John Baillie was born in Gairloch in 1886, the son of Rev John Baillie, Free Church minister at Gairloch, Ross & Cromarty in the north-west of Scotland, and his wife Annie Macpherson. John (senior) was a graduate of both the University of Edinburgh and Free Church College, Edinburgh
Following the death of his father in 1891, the family home was at Inverness and John (junior) was educated at Inverness Royal Academy and the University of Edinburgh. More study was undertaken at both the universities of Jena and Marburg, while he also held assistant positions at the University of Edinburgh before entering the church.
The First World War saw Baillie playing an active role in both the YMCA and the British Expeditionary Force. He subsquently married Florence Jewel Fowler and began his academic career.
He held a number of chairs at the Auburn and Union Theological Seminaries, New York, and at Emmanuel College, Toronto, but he eventually returned to Edinburgh to become Professor of Divinity at New College in 1934. The advent of the Second World War saw Baillie use the influential North American links he had maintained to help persuade US entry into the conflict.
Baillie was elected as Moderator of the General Assembly of the Church of Scotland and became Dean of the Faculty of Divinity at Edinburgh in 1950, holding this position until retiral six years later. As part of the ecumenical movement, John Baillie was member of both the British Council of Churches and the World Council of Churches, and became a President of the latter.
Baillie wrote 'A Diary of Private Prayer' (1936), regarded as a devotional classic. But his most important contribution to theology was an exploration of the relationship between the knowledge of God to spiritual and moral experience, a subject that dominated the series of Gifford Lectures he had prepared for the 1961-2 academic.
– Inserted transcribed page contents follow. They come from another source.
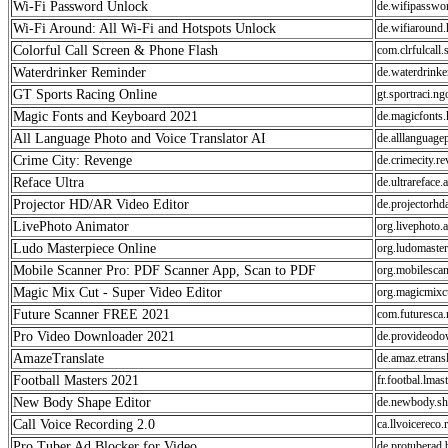
Wi-Fi Password Unlock
de.wifipasswo
Wi-Fi Around: All Wi-Fi and Hotspots Unlock
de.wifiaround.
Colorful Call Screen & Phone Flash
com.clrfulcall.
Waterdrinker Reminder
de.waterdrinke
GT Sports Racing Online
gt.sportraci.ng
Magic Fonts and Keyboard 2021
de.magicfonts
All Language Photo and Voice Translator AI
de.alllanguagep
Crime City: Revenge
de.crimecity.re
Reface Ultra
de.ultrareface.
Projector HD/AR Video Editor
de.projectorhda
LivePhoto Animator
org.livephoto.
Ludo Masterpiece Online
org.ludomaster
Mobile Scanner Pro: PDF Scanner App, Scan to PDF
org.mobilescan
Magic Mix Cut - Super Video Editor
org.magicmixc
Future Scanner FREE 2021
com.futuresca.
Pro Video Downloader 2021
de.provideodo
AmazeTranslate
de.amaz.etransl
Football Masters 2021
fr.footbal.lmast
New Body Shape Editor
de.newbody.sh
Call Voice Recording 2.0
ca.llvoicereco
Pro Tuber Ad Blocker for Video
de.protuberad.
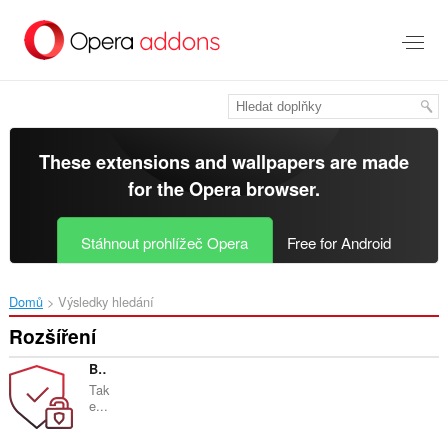
Přejít
přímo
na
hlavní
obsah
These extensions and wallpapers are made
for the
Opera browser
.
Stáhnout prohlížeč Opera
Free for Android
Domů
Výsledky hledání
Rozšíření
Browser Lock
Tak
e...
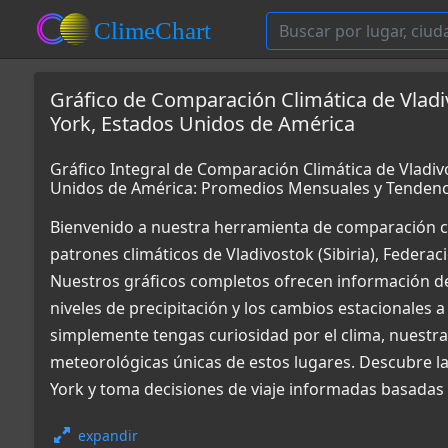
Gráfico de Comparación Climática de Vladiv
York, Estados Unidos de América
Gráfico Integral de Comparación Climática de Vladivo
Unidos de América: Promedios Mensuales y Tendenc
Bienvenido a nuestra herramienta de comparación c
patrones climáticos de Vladivostok (Sibiria), Federa
Nuestros gráficos completos ofrecen información det
niveles de precipitación y los cambios estacionales a
simplemente tengas curiosidad por el clima, nuestr
meteorológicas únicas de estos lugares. Descubre la 
York y toma decisiones de viaje informadas basadas 
expandir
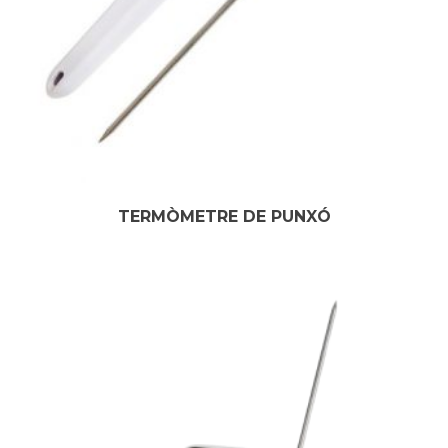
TERMÒMETRE DE PUNXÓ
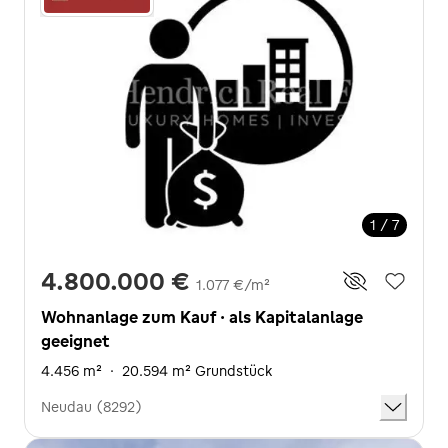
1 / 7
4.800.000 €
1.077 €/m²
Wohnanlage zum Kauf · als Kapitalanlage
geeignet
4.456 m²
·
20.594 m² Grundstück
Neudau (8292)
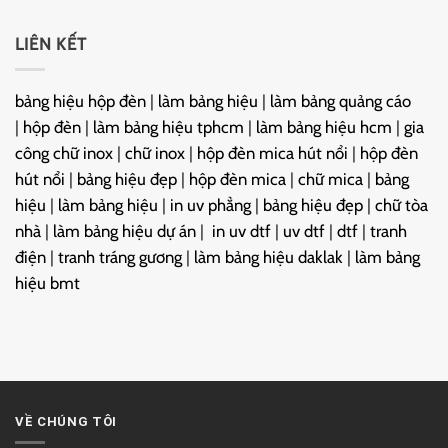
LIÊN KẾT
bảng hiệu hộp đèn
|
làm bảng hiệu
|
làm bảng quảng cáo
|
hộp đèn
|
làm bảng hiệu tphcm
|
làm bảng hiệu hcm
|
gia
công chữ inox
|
chữ inox
|
hộp đèn mica hút nổi
|
hộp đèn
hút nổi
|
bảng hiệu đẹp
|
hộp đèn mica
|
chữ mica
|
bảng
hiệu
|
làm bảng hiệu
|
in uv phẳng
|
bảng hiệu đẹp
|
chữ tòa
nhà
|
làm bảng hiệu dự án
|
in uv dtf
|
uv dtf
|
dtf
|
tranh
điện
|
tranh tráng gương
|
làm bảng hiệu daklak
|
làm bảng
hiệu bmt
VỀ CHÚNG TÔI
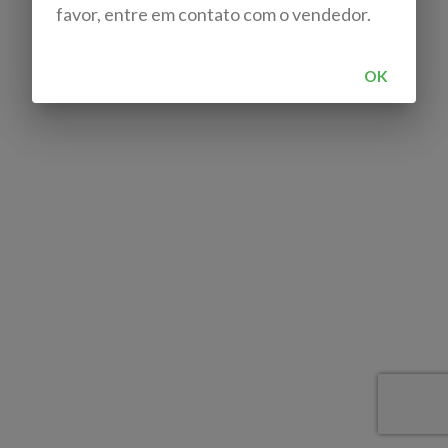
favor, entre em contato com o vendedor.
OK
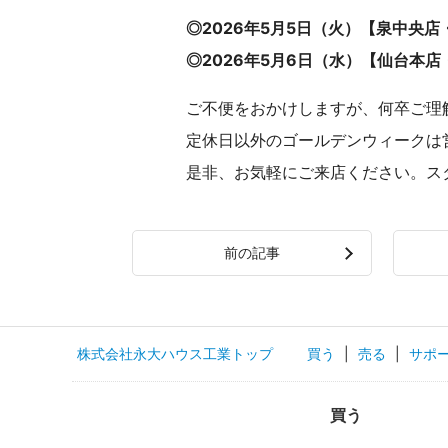
◎2026年5月5日（火）【泉中央
◎2026年5月6日（水）【仙台本
ご不便をおかけしますが、何卒ご理
定休日以外のゴールデンウィークは
是非、お気軽にご来店ください。ス
前の記事
株式会社永大ハウス工業トップ
買う
|
売る
|
サポ
買う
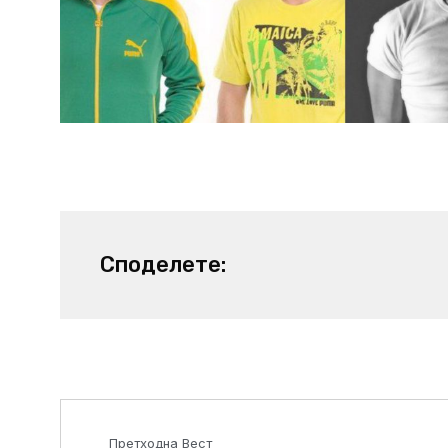
Споделете:
Prev
Претходна Вест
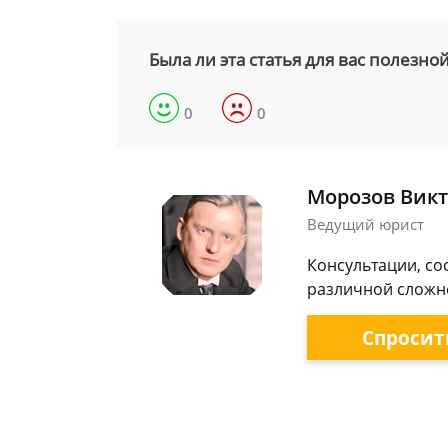
Была ли эта статья для вас полезно
0
0
Морозов Викт
Ведущий юрист
Консультации, со
различной сложно
Спросит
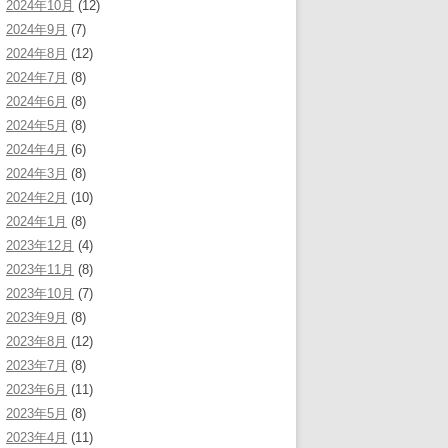
2024年10月
(12)
2024年9月
(7)
2024年8月
(12)
2024年7月
(8)
2024年6月
(8)
2024年5月
(8)
2024年4月
(6)
2024年3月
(8)
2024年2月
(10)
2024年1月
(8)
2023年12月
(4)
2023年11月
(8)
2023年10月
(7)
2023年9月
(8)
2023年8月
(12)
2023年7月
(8)
2023年6月
(11)
2023年5月
(8)
2023年4月
(11)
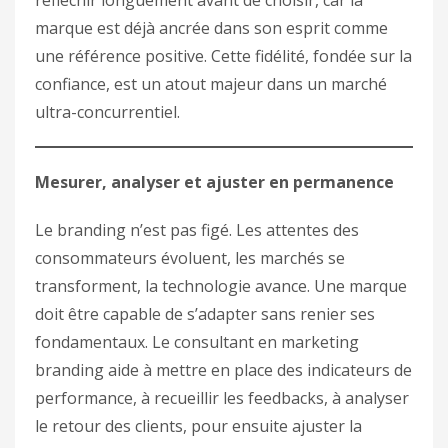
marque est déjà ancrée dans son esprit comme
une référence positive. Cette fidélité, fondée sur la
confiance, est un atout majeur dans un marché
ultra-concurrentiel.
Mesurer, analyser et ajuster en permanence
Le branding n’est pas figé. Les attentes des
consommateurs évoluent, les marchés se
transforment, la technologie avance. Une marque
doit être capable de s’adapter sans renier ses
fondamentaux. Le consultant en marketing
branding aide à mettre en place des indicateurs de
performance, à recueillir les feedbacks, à analyser
le retour des clients, pour ensuite ajuster la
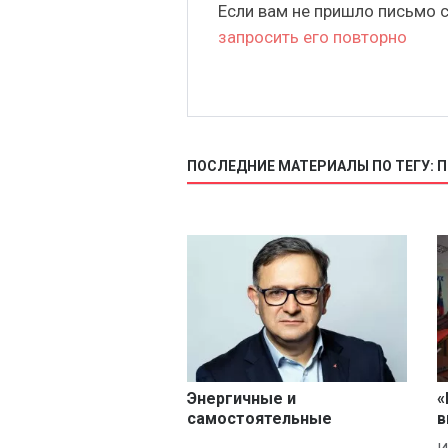
Если вам не пришло письмо 
запросить его повторно
ПОСЛЕДНИЕ МАТЕРИАЛЫ ПО ТЕГУ:
Энергичные и
«
самостоятельные
в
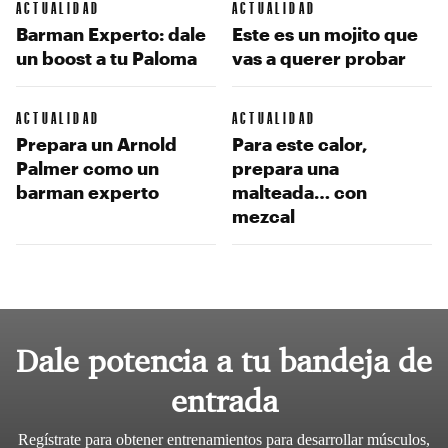
ACTUALIDAD
ACTUALIDAD
Barman Experto: dale
Este es un mojito que
un boost a tu Paloma
vas a querer probar
ACTUALIDAD
ACTUALIDAD
Prepara un Arnold
Para este calor,
Palmer como un
prepara una
barman experto
malteada… con
mezcal
Dale potencia a tu bandeja de
entrada
Regístrate para obtener entrenamientos para desarrollar músculos,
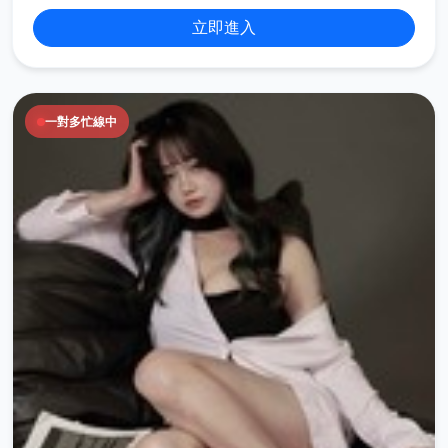
立即進入
一對多忙線中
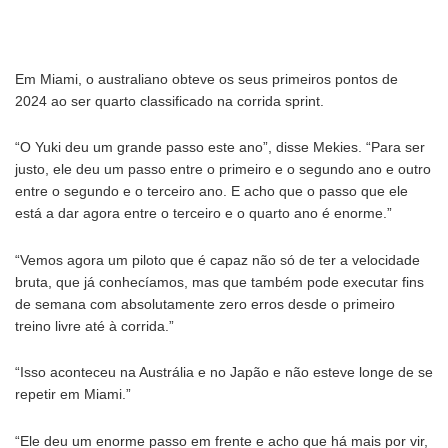
Em Miami, o australiano obteve os seus primeiros pontos de
2024 ao ser quarto classificado na corrida sprint.
“O Yuki deu um grande passo este ano”, disse Mekies. “Para ser
justo, ele deu um passo entre o primeiro e o segundo ano e outro
entre o segundo e o terceiro ano. E acho que o passo que ele
está a dar agora entre o terceiro e o quarto ano é enorme.”
“Vemos agora um piloto que é capaz não só de ter a velocidade
bruta, que já conhecíamos, mas que também pode executar fins
de semana com absolutamente zero erros desde o primeiro
treino livre até à corrida.”
“Isso aconteceu na Austrália e no Japão e não esteve longe de se
repetir em Miami.”
“Ele deu um enorme passo em frente e acho que há mais por vir,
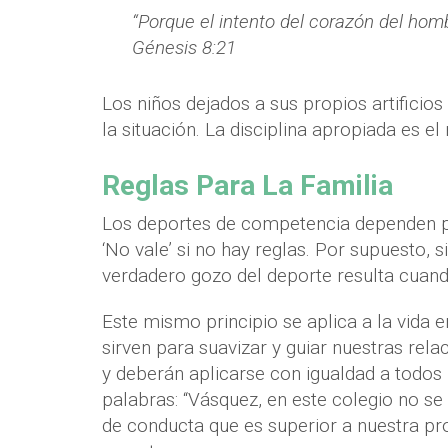
“Porque el intento del corazón del hom
Génesis 8:21
Los niños dejados a sus propios artificio
la situación. La disciplina apropiada es e
Reglas Para La Familia
Los deportes de competencia dependen para 
‘No vale’ si no hay reglas. Por supuesto,
verdadero gozo del deporte resulta cuand
Este mismo principio se aplica a la vida 
sirven para suavizar y guiar nuestras rel
y deberán aplicarse con igualdad a todos
palabras: “Vásquez, en este colegio no se
de conducta que es superior a nuestra p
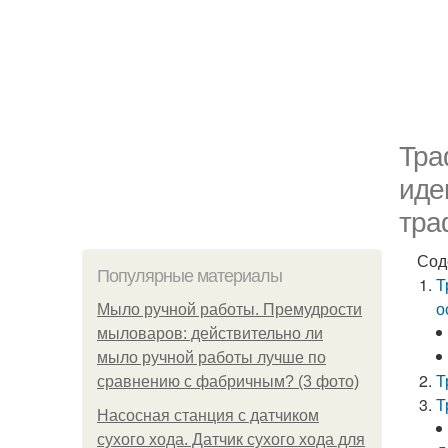
Тра
иде
тра
Сод
Популярные материалы
Т
о
Мыло ручной работы. Премудрости
мыловаров: действительно ли
мыло ручной работы лучше по
Т
сравнению с фабричным? (3 фото)
Т
Насосная станция с датчиком
сухого хода. Датчик сухого хода для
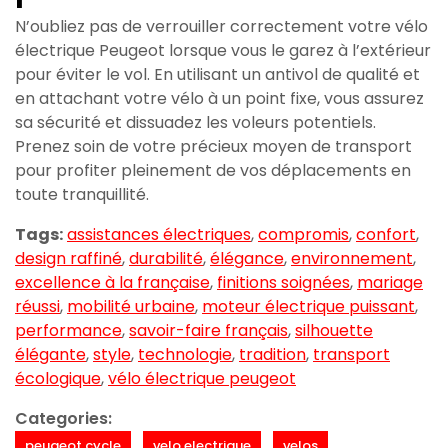
N’oubliez pas de verrouiller correctement votre vélo
électrique Peugeot lorsque vous le garez à l’extérieur
pour éviter le vol. En utilisant un antivol de qualité et
en attachant votre vélo à un point fixe, vous assurez
sa sécurité et dissuadez les voleurs potentiels.
Prenez soin de votre précieux moyen de transport
pour profiter pleinement de vos déplacements en
toute tranquillité.
Tags:
assistances électriques
,
compromis
,
confort
,
design raffiné
,
durabilité
,
élégance
,
environnement
,
excellence à la française
,
finitions soignées
,
mariage
réussi
,
mobilité urbaine
,
moteur électrique puissant
,
performance
,
savoir-faire français
,
silhouette
élégante
,
style
,
technologie
,
tradition
,
transport
écologique
,
vélo électrique peugeot
Categories:
peugeot cycle
velo electrique
velos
However, Baillie died in 1960 and the lectures were read by the then-Chair of Divinity John McIntyre and T. F. Torrance, and subsequently published by Oxford University Press.
Baillie is buried with his wife Florence Jewel Baillie in Grange Cemetery in Edinburgh near the southeast corner of the original cemetery close to the Usher memorial. The grave is marked by a pale pink granite cross.
I thank Thee, O Lord, that Thou hast so set eternity within my heart that no earthly thing can ever satisfy me wholly.